Then he went to the window, and the blind went up with a click.
Half way up the sky, over the clustering roofs, chimneys and
steeples of the city, hung the star.

He looked at it as one might look into the eyes of a brave
enemy. "You may kill me," he said after a silence. "But I can
hold you--and all the universe for that matter--in the grip of this
little brain. I would not change. Even now."

He looked at the little phial. "There will be no need of
sleep again," he said. The next day at noon--punctual to the
minute, he entered his lecture theatre, put his hat on the end of
the table as his habit was, and carefully selected a large piece of
chalk. It was a joke among his students that he could not lecture
without that piece of chalk to fumble in his fingers, and once he
had been stricken to impotence by their hiding his supply.
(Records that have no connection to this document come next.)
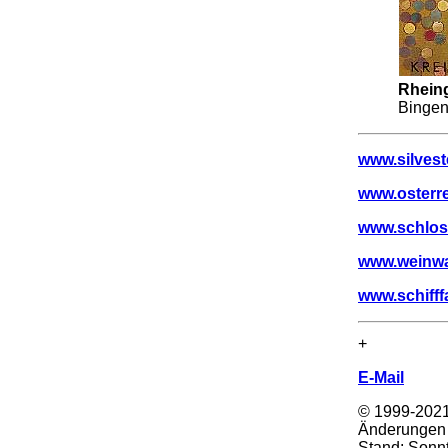
Rhein
Bingen
www.silves
www.osterr
www.schlos
www.weinw
www.schifff
+
E-Mail
© 1999-202
Änderungen 
Stand:
Sonnt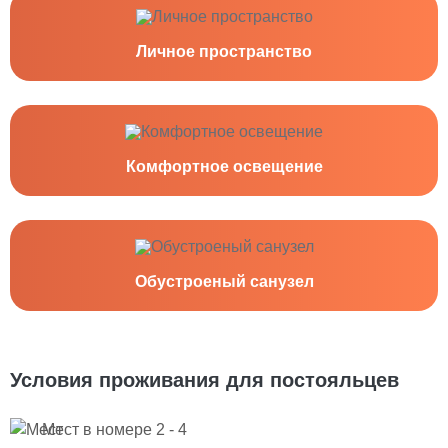
Личное пространство
Комфортное освещение
Обустроеный санузел
Условия проживания для постояльцев
Мест в номере 2 - 4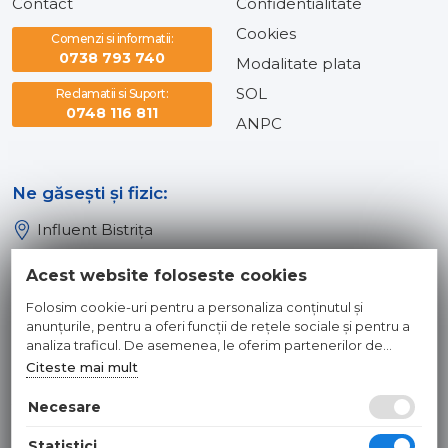
Contact
Confidentialitate
Cookies
Comenzi si informatii:
0738 793 740
Modalitate plata
SOL
Reclamatii si Suport:
0748 116 811
ANPC
Ne găsești și fizic:
Influent Bistrița
Influent Năsăud
Acest website foloseste cookies
Influent Baia Mare
Folosim cookie-uri pentru a personaliza conținutul și
Influent Dej
anunțurile, pentru a oferi funcții de rețele sociale și pentru a
analiza traficul. De asemenea, le oferim partenerilor de
rețele sociale, de publicitate și de analize informații cu privire
Citeste mai mult
© 2026 INFLUENT SRL
la modul în care folosiți site-ul nostru. Aceștia le pot combina
cu alte informații oferite de dvs. sau culese în urma folosirii
Necesare
Toate preturile sunt exprimate in lei si includ tva. Ofertele sunt
serviciilor lor.
valabile in limita stocului disponibil. | webdesign by
WEBNAME
|
Statistici
Hosted by
NameBox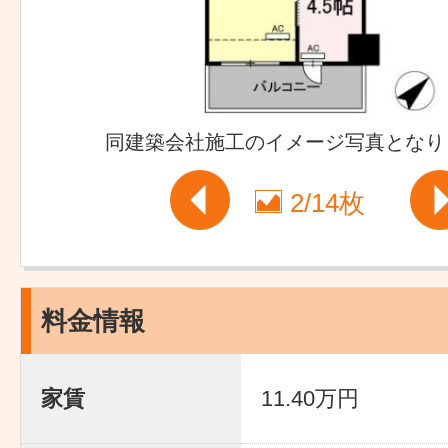
同建築会社施工のイメージ写真となり
2
/
14枚
料金情報
家賃
11.40万円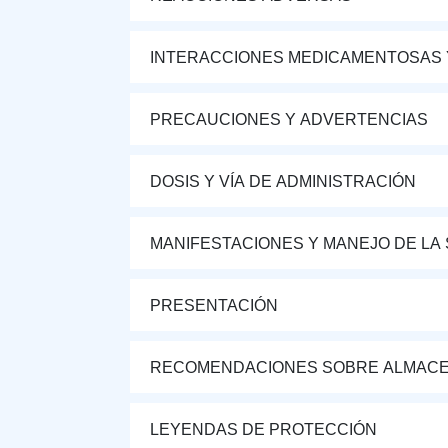
INTERACCIONES MEDICAMENTOSAS 
PRECAUCIONES Y ADVERTENCIAS
DOSIS Y VÍA DE ADMINISTRACIÓN
MANIFESTACIONES Y MANEJO DE LA
PRESENTACIÓN
RECOMENDACIONES SOBRE ALMAC
LEYENDAS DE PROTECCIÓN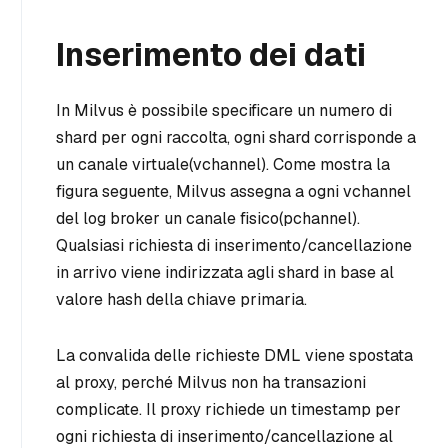
Inserimento dei dati
In Milvus è possibile specificare un numero di
shard per ogni raccolta, ogni shard corrisponde a
un canale virtuale
(vchannel
). Come mostra la
figura seguente, Milvus assegna a ogni vchannel
del log broker un canale fisico
(pchannel
).
Qualsiasi richiesta di inserimento/cancellazione
in arrivo viene indirizzata agli shard in base al
valore hash della chiave primaria.
La convalida delle richieste DML viene spostata
al proxy, perché Milvus non ha transazioni
complicate. Il proxy richiede un timestamp per
ogni richiesta di inserimento/cancellazione al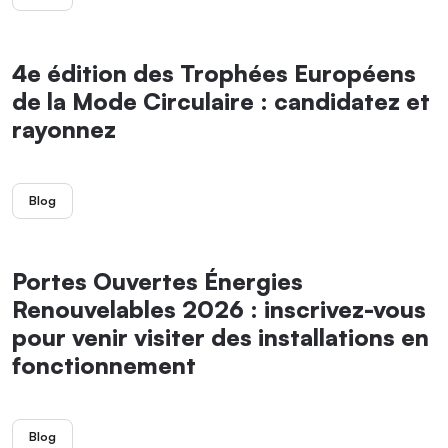
4e édition des Trophées Européens
de la Mode Circulaire : candidatez et
rayonnez
Blog
Portes Ouvertes Énergies
Renouvelables 2026 : inscrivez-vous
pour venir visiter des installations en
fonctionnement
Blog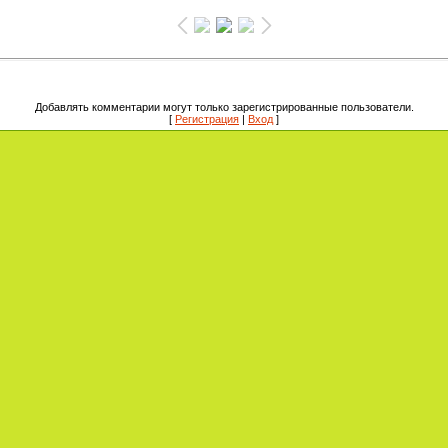
Добавлять комментарии могут только зарегистрированные пользователи.
[
Регистрация
|
Вход
]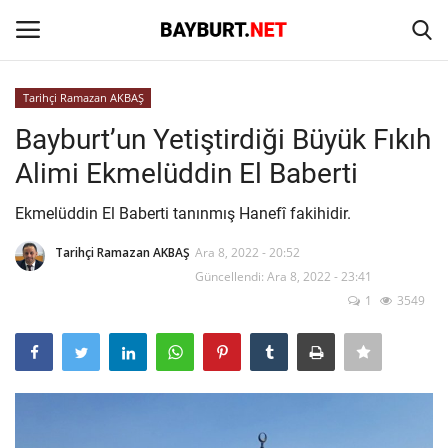
Tarihçi Ramazan AKBAŞ
Giriş
Kayıt Ol
Bayburt’un Yetiştirdiği Büyük Fıkıh
Alimi Ekmelüddin El Baberti
Anasayfa
Ekmelüddin El Baberti tanınmış Hanefî fakihidir.
İletişim
Tarihçi Ramazan AKBAŞ
Ara 8, 2022 - 20:52
Güncellendi: Ara 8, 2022 - 23:41
Bayburt
1
3549
Haber
Keşfet
Yazarlar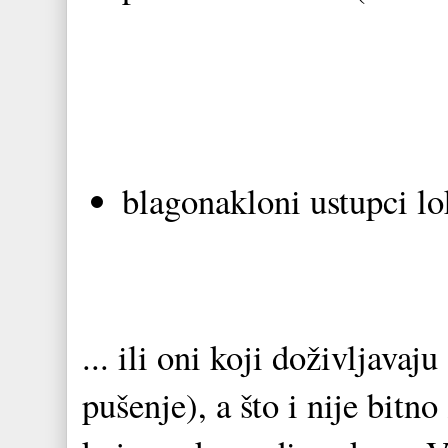
blagonakloni ustupci l
... ili oni koji doživljava
pušenje), a što i nije bitn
He came
and looked under his grey eyebrows at the rising tiers of young
fresh faces, and spoke with his accustomed studied commonness of
phrasing. "Circumstances have arisen--circumstances beyond my
control," he said and paused, "which will debar me from completing
the course I had designed. It would seem, gentlemen, if I may put
the thing clearly and briefly, that--Man has lived in vain."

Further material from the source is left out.